May 26th, 2011

Enforcing Correct Concurrent Access of Class Data

Jim Springfield

Hi, this is Jim Springfield. I’m an architect on the Visual C++ team.

In any concurrent application, protecting data from concurrent access is extremely important. There are many primitives that can be used for this, such as critical sections, mutexes, reader-writer locks, etc. There are also some newer high-level approaches to concurrency such as those provided by the Concurrency Runtime, although this isn’t the focus of what I’m showing here. However, there isn’t a good way in C++ to make sure that you are really protecting data correctly when accessing it from multiple threads. You will often see a comment (likely made by the original author) next to a member that reminds you to take some lock when accessing the data.

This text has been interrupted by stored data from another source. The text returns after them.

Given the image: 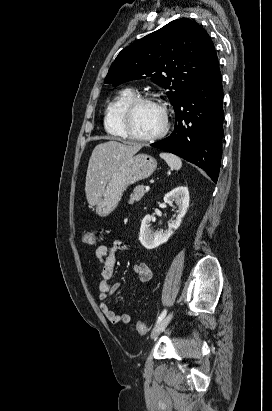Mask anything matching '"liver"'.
<instances>
[{"instance_id":"6515ba94","label":"liver","mask_w":272,"mask_h":411,"mask_svg":"<svg viewBox=\"0 0 272 411\" xmlns=\"http://www.w3.org/2000/svg\"><path fill=\"white\" fill-rule=\"evenodd\" d=\"M142 144L126 145L108 141L95 146L89 159L85 193L91 206L97 205L111 175L116 168L134 156Z\"/></svg>"}]
</instances>
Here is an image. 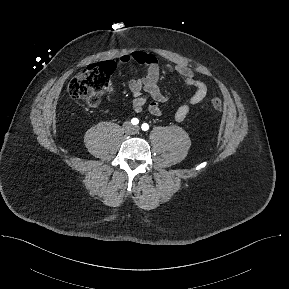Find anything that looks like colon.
I'll use <instances>...</instances> for the list:
<instances>
[{
	"label": "colon",
	"mask_w": 289,
	"mask_h": 289,
	"mask_svg": "<svg viewBox=\"0 0 289 289\" xmlns=\"http://www.w3.org/2000/svg\"><path fill=\"white\" fill-rule=\"evenodd\" d=\"M115 69L112 62H102L89 65L82 69L67 86L68 94L74 99H84L88 105L95 108L101 97L112 91L110 77ZM211 104L214 109H222V101L213 98Z\"/></svg>",
	"instance_id": "5ec220e1"
}]
</instances>
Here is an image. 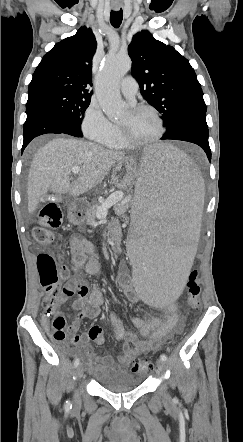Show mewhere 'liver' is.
Returning a JSON list of instances; mask_svg holds the SVG:
<instances>
[{"label": "liver", "mask_w": 243, "mask_h": 442, "mask_svg": "<svg viewBox=\"0 0 243 442\" xmlns=\"http://www.w3.org/2000/svg\"><path fill=\"white\" fill-rule=\"evenodd\" d=\"M176 149V148H175ZM125 153L73 138L58 137L34 154L27 182L28 211L36 210L39 200L50 190L77 197L100 184L111 167ZM80 167L79 177L70 182L72 168Z\"/></svg>", "instance_id": "obj_1"}]
</instances>
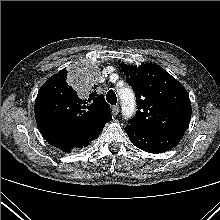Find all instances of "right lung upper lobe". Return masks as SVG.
I'll list each match as a JSON object with an SVG mask.
<instances>
[{
	"instance_id": "right-lung-upper-lobe-1",
	"label": "right lung upper lobe",
	"mask_w": 220,
	"mask_h": 220,
	"mask_svg": "<svg viewBox=\"0 0 220 220\" xmlns=\"http://www.w3.org/2000/svg\"><path fill=\"white\" fill-rule=\"evenodd\" d=\"M87 95L86 99L80 98L68 84L66 69L42 85L35 101V118L49 144L72 138L99 122L112 119L110 106L103 95H97L95 91Z\"/></svg>"
}]
</instances>
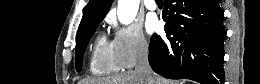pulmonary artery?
Masks as SVG:
<instances>
[{"label":"pulmonary artery","mask_w":260,"mask_h":84,"mask_svg":"<svg viewBox=\"0 0 260 84\" xmlns=\"http://www.w3.org/2000/svg\"><path fill=\"white\" fill-rule=\"evenodd\" d=\"M144 4L148 10L154 11L157 9V4L154 0H145Z\"/></svg>","instance_id":"1"}]
</instances>
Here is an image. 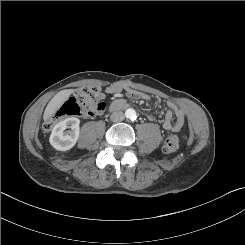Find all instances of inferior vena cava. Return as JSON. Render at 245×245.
I'll list each match as a JSON object with an SVG mask.
<instances>
[{
    "label": "inferior vena cava",
    "instance_id": "1",
    "mask_svg": "<svg viewBox=\"0 0 245 245\" xmlns=\"http://www.w3.org/2000/svg\"><path fill=\"white\" fill-rule=\"evenodd\" d=\"M125 118L124 113L121 111H115L111 114L110 119L113 122H120L123 121Z\"/></svg>",
    "mask_w": 245,
    "mask_h": 245
}]
</instances>
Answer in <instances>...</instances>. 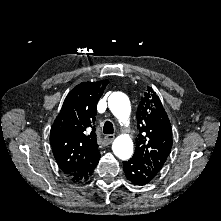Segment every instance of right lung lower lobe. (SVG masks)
I'll return each mask as SVG.
<instances>
[{"instance_id":"right-lung-lower-lobe-1","label":"right lung lower lobe","mask_w":221,"mask_h":221,"mask_svg":"<svg viewBox=\"0 0 221 221\" xmlns=\"http://www.w3.org/2000/svg\"><path fill=\"white\" fill-rule=\"evenodd\" d=\"M99 159H100V154L98 153L93 157V159L90 161L88 165H86L83 169L74 173L73 175L68 176V178L74 183H82L87 181L91 176L93 170L97 166Z\"/></svg>"}]
</instances>
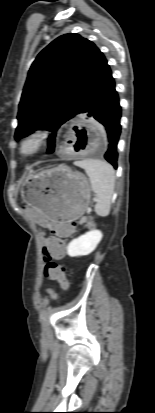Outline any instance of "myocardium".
Here are the masks:
<instances>
[{"label":"myocardium","mask_w":155,"mask_h":413,"mask_svg":"<svg viewBox=\"0 0 155 413\" xmlns=\"http://www.w3.org/2000/svg\"><path fill=\"white\" fill-rule=\"evenodd\" d=\"M48 131L43 128H37L27 133L19 144V153L23 157H31L37 154L46 144Z\"/></svg>","instance_id":"1"}]
</instances>
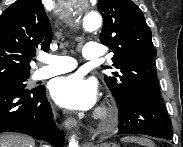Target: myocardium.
I'll return each mask as SVG.
<instances>
[{
  "label": "myocardium",
  "instance_id": "f54148a6",
  "mask_svg": "<svg viewBox=\"0 0 183 147\" xmlns=\"http://www.w3.org/2000/svg\"><path fill=\"white\" fill-rule=\"evenodd\" d=\"M95 118L100 121L113 120L116 118V112L111 106L102 105L96 110Z\"/></svg>",
  "mask_w": 183,
  "mask_h": 147
}]
</instances>
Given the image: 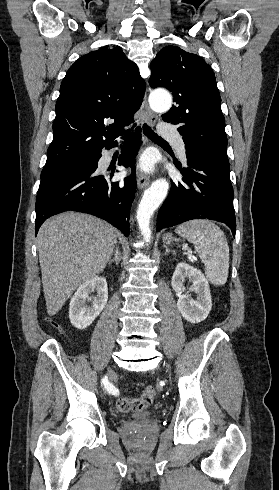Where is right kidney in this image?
Returning <instances> with one entry per match:
<instances>
[{"label": "right kidney", "instance_id": "obj_1", "mask_svg": "<svg viewBox=\"0 0 279 490\" xmlns=\"http://www.w3.org/2000/svg\"><path fill=\"white\" fill-rule=\"evenodd\" d=\"M91 292H96L92 306H86V300ZM108 300V286L102 276H93L81 284L69 304V318L72 326L78 330H85L99 316Z\"/></svg>", "mask_w": 279, "mask_h": 490}]
</instances>
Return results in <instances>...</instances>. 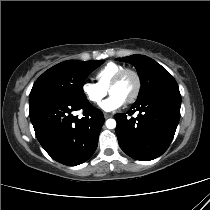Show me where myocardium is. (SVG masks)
<instances>
[{
  "instance_id": "myocardium-1",
  "label": "myocardium",
  "mask_w": 210,
  "mask_h": 210,
  "mask_svg": "<svg viewBox=\"0 0 210 210\" xmlns=\"http://www.w3.org/2000/svg\"><path fill=\"white\" fill-rule=\"evenodd\" d=\"M128 74L133 75L136 80V88H135L134 93L132 94L131 97H129L125 101L126 104H132L138 99L142 90V79H141L140 74L136 70L129 69V68H125L121 70L119 73L116 74V76L111 81L108 87V91H110L113 87L118 85L123 80V78Z\"/></svg>"
}]
</instances>
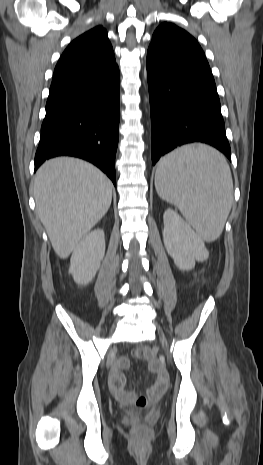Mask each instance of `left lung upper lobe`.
<instances>
[{
	"label": "left lung upper lobe",
	"mask_w": 263,
	"mask_h": 465,
	"mask_svg": "<svg viewBox=\"0 0 263 465\" xmlns=\"http://www.w3.org/2000/svg\"><path fill=\"white\" fill-rule=\"evenodd\" d=\"M149 47L174 53L205 58L198 42L185 30L171 23H162L154 32Z\"/></svg>",
	"instance_id": "5c2ea615"
}]
</instances>
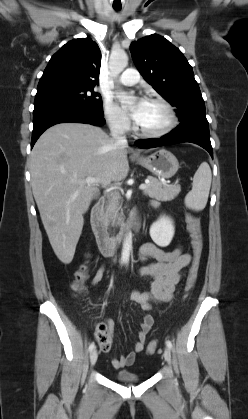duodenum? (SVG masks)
Instances as JSON below:
<instances>
[{
    "label": "duodenum",
    "instance_id": "obj_1",
    "mask_svg": "<svg viewBox=\"0 0 248 419\" xmlns=\"http://www.w3.org/2000/svg\"><path fill=\"white\" fill-rule=\"evenodd\" d=\"M105 207V199L103 197L99 198L94 204L91 216L90 224L91 228L95 234L97 245L100 248L101 252L106 256H111L114 254V243L117 240L123 239V236L115 239L112 238L107 230L105 220L103 217ZM141 224V219L137 214L133 215V224L131 228L132 233L138 232Z\"/></svg>",
    "mask_w": 248,
    "mask_h": 419
}]
</instances>
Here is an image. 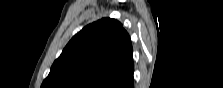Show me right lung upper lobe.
Segmentation results:
<instances>
[{
    "instance_id": "1",
    "label": "right lung upper lobe",
    "mask_w": 223,
    "mask_h": 88,
    "mask_svg": "<svg viewBox=\"0 0 223 88\" xmlns=\"http://www.w3.org/2000/svg\"><path fill=\"white\" fill-rule=\"evenodd\" d=\"M132 52L122 24L103 18L70 40L41 88H131Z\"/></svg>"
}]
</instances>
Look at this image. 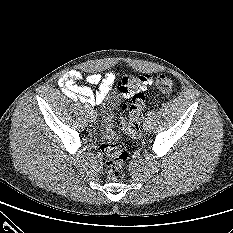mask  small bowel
<instances>
[{
  "label": "small bowel",
  "mask_w": 233,
  "mask_h": 233,
  "mask_svg": "<svg viewBox=\"0 0 233 233\" xmlns=\"http://www.w3.org/2000/svg\"><path fill=\"white\" fill-rule=\"evenodd\" d=\"M83 78L80 71L72 69L62 75L58 84L62 89V92L70 99L74 101H81L89 105H95L102 103L111 88L115 84V74L112 71L107 72L104 76L99 73H91L86 77V81L90 85L98 87V90L94 91L92 88L80 85L78 82ZM142 80V88L151 84V78L149 75H143L139 77ZM134 78L124 77L118 82L120 92L129 98L132 92L129 89V85Z\"/></svg>",
  "instance_id": "1"
}]
</instances>
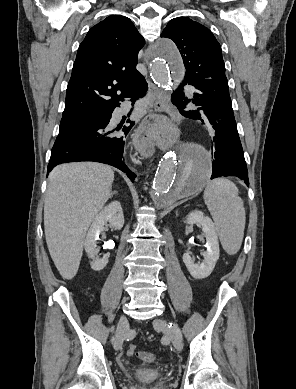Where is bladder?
Returning a JSON list of instances; mask_svg holds the SVG:
<instances>
[{
	"label": "bladder",
	"mask_w": 296,
	"mask_h": 389,
	"mask_svg": "<svg viewBox=\"0 0 296 389\" xmlns=\"http://www.w3.org/2000/svg\"><path fill=\"white\" fill-rule=\"evenodd\" d=\"M133 375L135 378L141 381L151 382L160 378L162 376V373L157 369L140 368V369H136L133 372Z\"/></svg>",
	"instance_id": "bladder-1"
}]
</instances>
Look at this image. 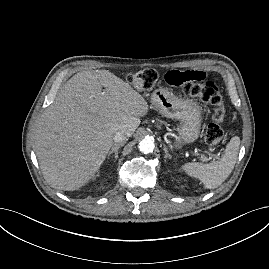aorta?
Here are the masks:
<instances>
[{"label":"aorta","instance_id":"obj_1","mask_svg":"<svg viewBox=\"0 0 269 269\" xmlns=\"http://www.w3.org/2000/svg\"><path fill=\"white\" fill-rule=\"evenodd\" d=\"M154 148V141L151 138H144L139 142V150L144 154L153 152Z\"/></svg>","mask_w":269,"mask_h":269}]
</instances>
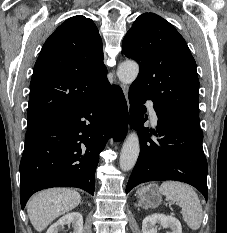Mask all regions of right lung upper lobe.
<instances>
[{"instance_id": "1", "label": "right lung upper lobe", "mask_w": 227, "mask_h": 233, "mask_svg": "<svg viewBox=\"0 0 227 233\" xmlns=\"http://www.w3.org/2000/svg\"><path fill=\"white\" fill-rule=\"evenodd\" d=\"M109 82L94 22L74 16L44 43L30 83L28 127H36L101 92Z\"/></svg>"}]
</instances>
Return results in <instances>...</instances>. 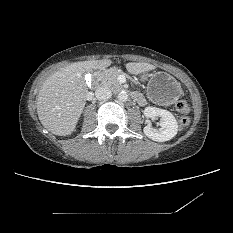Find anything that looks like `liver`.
<instances>
[{"label": "liver", "mask_w": 233, "mask_h": 233, "mask_svg": "<svg viewBox=\"0 0 233 233\" xmlns=\"http://www.w3.org/2000/svg\"><path fill=\"white\" fill-rule=\"evenodd\" d=\"M111 64L110 59L75 62L48 77L37 96V114L41 124L55 135L71 134L86 104L88 87L83 75L93 70H104ZM155 68L145 62L126 64L128 72L135 75Z\"/></svg>", "instance_id": "1"}]
</instances>
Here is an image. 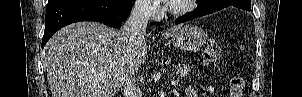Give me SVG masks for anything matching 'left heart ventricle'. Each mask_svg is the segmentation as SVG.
<instances>
[{
    "label": "left heart ventricle",
    "instance_id": "b2bd125f",
    "mask_svg": "<svg viewBox=\"0 0 302 97\" xmlns=\"http://www.w3.org/2000/svg\"><path fill=\"white\" fill-rule=\"evenodd\" d=\"M185 3V0H176L172 4L175 6H179Z\"/></svg>",
    "mask_w": 302,
    "mask_h": 97
}]
</instances>
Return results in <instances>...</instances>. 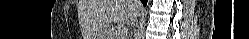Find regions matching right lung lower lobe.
Wrapping results in <instances>:
<instances>
[{
  "instance_id": "1",
  "label": "right lung lower lobe",
  "mask_w": 249,
  "mask_h": 39,
  "mask_svg": "<svg viewBox=\"0 0 249 39\" xmlns=\"http://www.w3.org/2000/svg\"><path fill=\"white\" fill-rule=\"evenodd\" d=\"M144 5H146L147 0H141Z\"/></svg>"
}]
</instances>
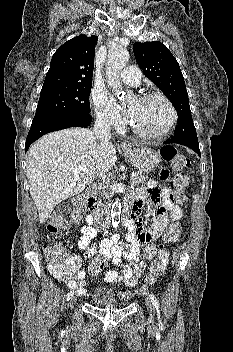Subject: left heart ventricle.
Instances as JSON below:
<instances>
[{"label":"left heart ventricle","mask_w":233,"mask_h":352,"mask_svg":"<svg viewBox=\"0 0 233 352\" xmlns=\"http://www.w3.org/2000/svg\"><path fill=\"white\" fill-rule=\"evenodd\" d=\"M132 123L140 130L158 133L164 130L171 118V113L164 101L152 98L145 101H132L128 107Z\"/></svg>","instance_id":"left-heart-ventricle-1"}]
</instances>
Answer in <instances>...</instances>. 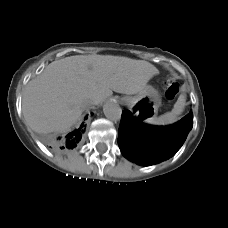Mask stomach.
Masks as SVG:
<instances>
[{"instance_id": "1", "label": "stomach", "mask_w": 228, "mask_h": 228, "mask_svg": "<svg viewBox=\"0 0 228 228\" xmlns=\"http://www.w3.org/2000/svg\"><path fill=\"white\" fill-rule=\"evenodd\" d=\"M124 102L138 105L137 115L146 118V121H150L157 114L161 105V97L154 87L146 85L135 97L124 99Z\"/></svg>"}]
</instances>
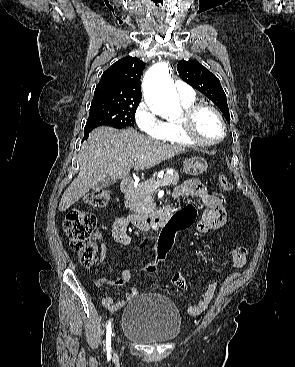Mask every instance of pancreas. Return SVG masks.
<instances>
[{
	"label": "pancreas",
	"mask_w": 295,
	"mask_h": 367,
	"mask_svg": "<svg viewBox=\"0 0 295 367\" xmlns=\"http://www.w3.org/2000/svg\"><path fill=\"white\" fill-rule=\"evenodd\" d=\"M164 178L169 180L168 185H177L179 176L177 173L165 174ZM155 178H151L140 183L136 188L132 189L125 195V206L129 207L134 213L143 215L154 209L153 192L148 188L155 183Z\"/></svg>",
	"instance_id": "pancreas-1"
}]
</instances>
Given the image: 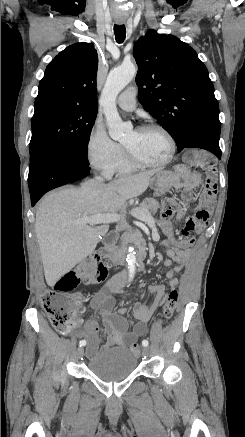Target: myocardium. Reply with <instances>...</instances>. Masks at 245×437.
I'll use <instances>...</instances> for the list:
<instances>
[{
	"label": "myocardium",
	"instance_id": "1",
	"mask_svg": "<svg viewBox=\"0 0 245 437\" xmlns=\"http://www.w3.org/2000/svg\"><path fill=\"white\" fill-rule=\"evenodd\" d=\"M137 131H143V130H158L160 131L168 140L169 143V153L167 157L161 161L151 162V161H145L137 156H135L125 145H123L124 154L126 158L133 163L134 165L138 167H163L167 164H169L175 157L176 150H177V144L174 136L171 134V132L164 126L156 123H147L144 125L139 126Z\"/></svg>",
	"mask_w": 245,
	"mask_h": 437
}]
</instances>
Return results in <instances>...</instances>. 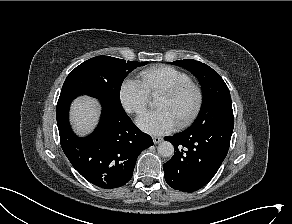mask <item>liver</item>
I'll return each mask as SVG.
<instances>
[{
	"instance_id": "6515ba94",
	"label": "liver",
	"mask_w": 292,
	"mask_h": 224,
	"mask_svg": "<svg viewBox=\"0 0 292 224\" xmlns=\"http://www.w3.org/2000/svg\"><path fill=\"white\" fill-rule=\"evenodd\" d=\"M100 109L98 103L89 97L76 99L71 106L70 120L75 132L84 136L91 132L97 123Z\"/></svg>"
}]
</instances>
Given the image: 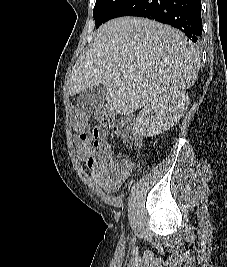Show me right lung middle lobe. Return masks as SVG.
Masks as SVG:
<instances>
[{
    "instance_id": "right-lung-middle-lobe-1",
    "label": "right lung middle lobe",
    "mask_w": 227,
    "mask_h": 267,
    "mask_svg": "<svg viewBox=\"0 0 227 267\" xmlns=\"http://www.w3.org/2000/svg\"><path fill=\"white\" fill-rule=\"evenodd\" d=\"M128 0H96L93 10V17L95 19L96 28L106 21L112 19L115 13L127 2Z\"/></svg>"
}]
</instances>
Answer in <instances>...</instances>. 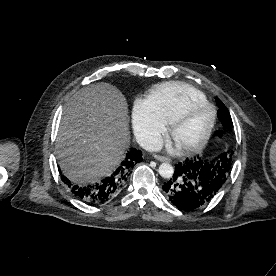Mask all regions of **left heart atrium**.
Segmentation results:
<instances>
[{
	"mask_svg": "<svg viewBox=\"0 0 276 276\" xmlns=\"http://www.w3.org/2000/svg\"><path fill=\"white\" fill-rule=\"evenodd\" d=\"M167 147L170 151L173 152L179 150L182 147V145L177 139L174 138L172 141L167 143Z\"/></svg>",
	"mask_w": 276,
	"mask_h": 276,
	"instance_id": "1",
	"label": "left heart atrium"
}]
</instances>
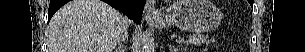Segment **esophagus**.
Here are the masks:
<instances>
[{"mask_svg": "<svg viewBox=\"0 0 305 52\" xmlns=\"http://www.w3.org/2000/svg\"><path fill=\"white\" fill-rule=\"evenodd\" d=\"M144 16L147 21H152L160 17V13L156 9V2L154 0H147Z\"/></svg>", "mask_w": 305, "mask_h": 52, "instance_id": "1", "label": "esophagus"}]
</instances>
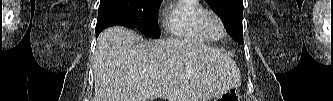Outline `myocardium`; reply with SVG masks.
Listing matches in <instances>:
<instances>
[{
	"label": "myocardium",
	"mask_w": 333,
	"mask_h": 101,
	"mask_svg": "<svg viewBox=\"0 0 333 101\" xmlns=\"http://www.w3.org/2000/svg\"><path fill=\"white\" fill-rule=\"evenodd\" d=\"M209 16L214 17L218 21V23L221 27V35L218 36V37L212 35V33L210 32V30L207 26V18ZM198 24H199V27L202 30V32L205 35H207L210 38V40H214V41L221 40L227 34V29H226V26H225V23H224L223 19L221 18V16L217 12H215L213 10L204 9L203 11H201V13L198 16Z\"/></svg>",
	"instance_id": "f54148a6"
}]
</instances>
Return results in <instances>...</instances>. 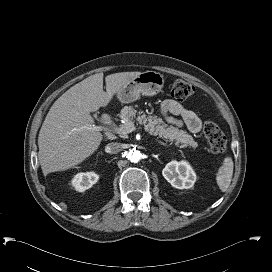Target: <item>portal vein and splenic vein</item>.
<instances>
[{"label":"portal vein and splenic vein","mask_w":272,"mask_h":272,"mask_svg":"<svg viewBox=\"0 0 272 272\" xmlns=\"http://www.w3.org/2000/svg\"><path fill=\"white\" fill-rule=\"evenodd\" d=\"M94 129L96 130H101L102 127L96 126L94 127ZM136 130V127L134 126L133 122H129L127 123L125 126L119 127V128H114L112 131L121 134V135H126L132 131ZM158 143H160L161 145L165 146V147H169V145L161 140H158Z\"/></svg>","instance_id":"obj_1"}]
</instances>
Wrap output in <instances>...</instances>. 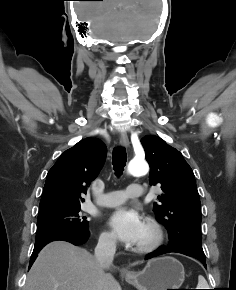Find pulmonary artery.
I'll use <instances>...</instances> for the list:
<instances>
[{"label":"pulmonary artery","mask_w":236,"mask_h":290,"mask_svg":"<svg viewBox=\"0 0 236 290\" xmlns=\"http://www.w3.org/2000/svg\"><path fill=\"white\" fill-rule=\"evenodd\" d=\"M142 188L137 184H130L124 191H113L103 195L99 203L105 207H114L124 203L128 198H140Z\"/></svg>","instance_id":"e3ab8cb5"}]
</instances>
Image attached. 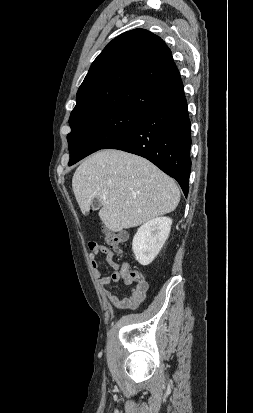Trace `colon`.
<instances>
[{"instance_id": "obj_1", "label": "colon", "mask_w": 253, "mask_h": 413, "mask_svg": "<svg viewBox=\"0 0 253 413\" xmlns=\"http://www.w3.org/2000/svg\"><path fill=\"white\" fill-rule=\"evenodd\" d=\"M103 239L110 248L119 251L121 245L126 240V235L124 233L114 232L108 228H103ZM126 272L136 281H145V277L142 273L130 269L129 266L127 267Z\"/></svg>"}]
</instances>
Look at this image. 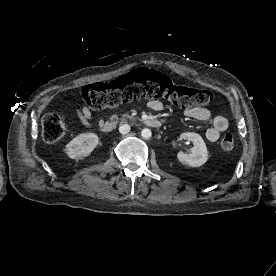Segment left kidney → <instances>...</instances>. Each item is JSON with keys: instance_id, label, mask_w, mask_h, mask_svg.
<instances>
[{"instance_id": "obj_1", "label": "left kidney", "mask_w": 276, "mask_h": 276, "mask_svg": "<svg viewBox=\"0 0 276 276\" xmlns=\"http://www.w3.org/2000/svg\"><path fill=\"white\" fill-rule=\"evenodd\" d=\"M181 139L189 140L193 143L191 153L179 152L177 158L179 162L191 167H199L206 163L208 159V151L203 138L193 132H186L180 135Z\"/></svg>"}]
</instances>
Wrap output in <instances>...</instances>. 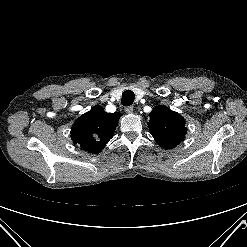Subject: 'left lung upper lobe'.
I'll return each instance as SVG.
<instances>
[{"label":"left lung upper lobe","mask_w":247,"mask_h":247,"mask_svg":"<svg viewBox=\"0 0 247 247\" xmlns=\"http://www.w3.org/2000/svg\"><path fill=\"white\" fill-rule=\"evenodd\" d=\"M148 126L155 141L164 149L180 144L187 132L184 118L165 106L152 110Z\"/></svg>","instance_id":"obj_1"}]
</instances>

There may be many data items all using the same lock and there may be more than one lock, with some data protected by one lock and some by another.

When it comes time to access some data from a member function, you have to start asking some questions. Who is going to call this member? What locks will already be held? Could I deadlock here? While I don’t have a solution to all of these, I do have a technique that allows you to be more aggressive with trying things and more comfortable with making changes to existing code, while guaranteeing that you don’t violate the requirement that a particular lock is held.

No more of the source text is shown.